=== Task prompt ===
Could you reproduce every entry as it stands, leaving the pictures behind?

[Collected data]
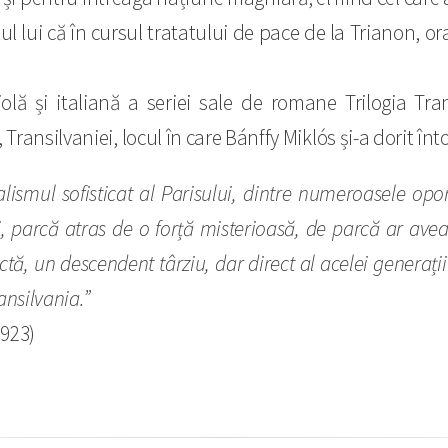
l lui că în cursul tratatului de pace de la Trianon, o
olă și italiană a seriei sale de romane Trilogia Tr
Transilvaniei, locul în care Bánffy Miklós și-a dorit în
onalismul sofisticat al Parisului, dintre numeroasele opo
ci, parcă atras de o forță misterioasă, de parcă ar ave
ectă, un descendent târziu, dar direct al acelei generați
ransilvania.”
1923)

=== Completed task ===
l lui că în cursul tratatului de pace de la Trianon, o
olă și italiană a seriei sale de romane Trilogia Tr
Transilvaniei, locul în care Bánffy Miklós și-a dorit în
onalismul sofisticat al Parisului, dintre numeroasele opo
ci, parcă atras de o forță misterioasă, de parcă ar ave
ectă, un descendent târziu, dar direct al acelei generați
ransilvania.”
1923)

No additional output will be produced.